By Arab News
By Frank Kane
World leaders at the COP26 have woken up to the benefits of halting deforestation and desertification — a strategy pioneered by Saudi Arabia as part of the Saudi Green Initiative to combat climate change.
More than 100 countries, including the US, China and Brazil, signed a pledge on Tuesday to “collectively halt and reverse forest loss and land degradation by 2030 while delivering sustainable development and promoting an inclusive rural transformation.” Together, the signatories comprise 80 percent of the world’s forested areas.
The pledge to plant more trees will be supported by a $12 billion fund for development backed by 12 countries, of which $1.5 billion will go to the Congo Basin, the second largest forested area on Earth after the Amazon. A further $7.2 billion will come from private sector investors, who also pledged to stop investing in activities linked to deforestation such as cattle, palm oil and soybean farming and pulp production.
Environmental experts believe tree planting can help significantly with greenhouse gas emission, and help reduce ambient temperatures in urban areas. Mangrove forests, which are prevalent in the Arabian Gulf, are believed to be particularly effective in carbon neutralization.

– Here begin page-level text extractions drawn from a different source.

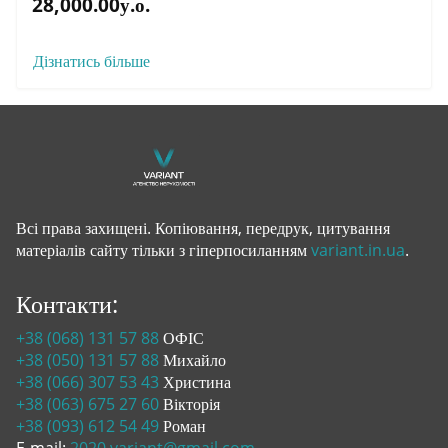
28,000.00у.о.
Дізнатись більше
Всі права захищені. Копіювання, передрук, цитування
матеріалів сайту тільки з гіперпосиланням
variant.in.ua
.
Контакти:
+38 (068) 131 57 88
ОФІС
+38 (050) 131 57 88
Михайло
+38 (066) 307 53 43
Христина
+38 (063) 675 27 60
Вікторія
+38 (093) 612 54 49
Роман
E-mail:
2020.variant@gmail.com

Saudi Crown Prince Mohammed bin Salman launched a plan last month to plant hundreds of millions of trees in the Kingdom by 2030 in a move to reduce CO2 levels in the atmosphere and contribute to the “greening” of the capital, Riyadh.

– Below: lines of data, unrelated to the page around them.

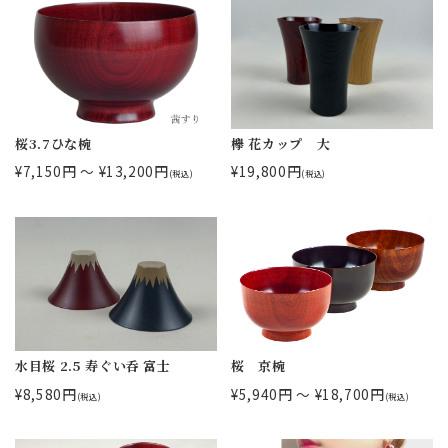
桜3.7ひな椀
欅 花カップ 大
¥7,150円 ～ ¥13,200円
¥19,800円
(税込)
(税込)
水目桜 2.5 寿ぐい呑 富士
桜 京椀
¥8,580円
¥5,940円 ～ ¥18,700円
(税込)
(税込)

A Saudi official at COP26 told Arab News: “It is heartening to see that the world is following the example we have set. Reforestation, and the related issue of effective use of water resources, are crucial areas for the Kingdom and the world. As the largest producer of desalinated water in the world, we are keen to develop technologies that effectively deal with irrigation at the same time.”
The COP26 leaders pledged to “conserve forests and other terrestrial ecosystems and accelerate their restoration,” in a declaration on forests and land use.

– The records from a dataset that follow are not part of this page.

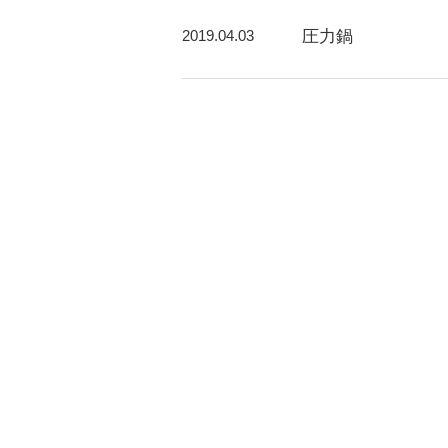
2019.04.03
圧力鍋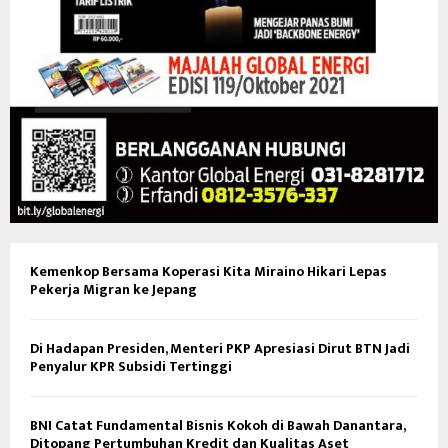
Kemenkop Bersama Koperasi Kita Miraino Hikari Lepas
Pekerja Migran ke Jepang
Di Hadapan Presiden, Menteri PKP Apresiasi Dirut BTN Jadi
Penyalur KPR Subsidi Tertinggi
BNI Catat Fundamental Bisnis Kokoh di Bawah Danantara,
Ditopang Pertumbuhan Kredit dan Kualitas Aset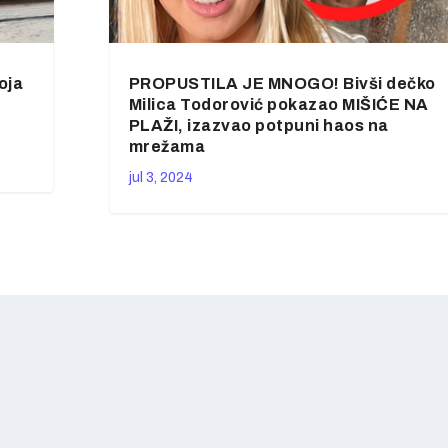
oja
PROPUSTILA JE MNOGO! Bivši dečko
Milica Todorović pokazao MIŠIĆE NA
PLAŽI, izazvao potpuni haos na
mrežama
jul 3, 2024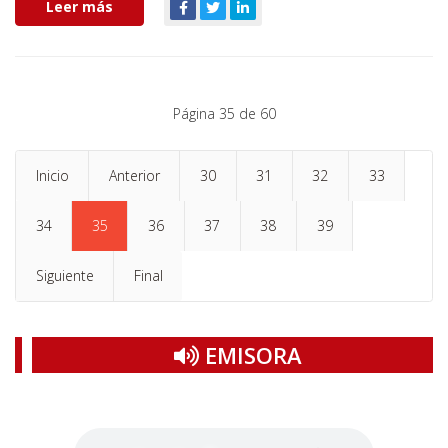
Leer más
Página 35 de 60
Inicio
Anterior
30
31
32
33
34
35
36
37
38
39
Siguiente
Final
EMISORA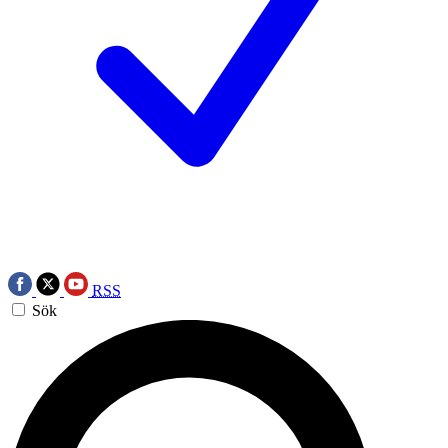
RSS
Sök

They also committed to “working collectively to halt and reverse forest loss and land degradation by 2030 while delivering sustainable development and promoting an inclusive rural transformation.”
The agreement was seen as a major advance for the environmental lobby at COP26, and the first big step taken by the Glasgow summit. British Prime Minister Boris Johnson, who also signed the declaration, called it a “landmark agreement.”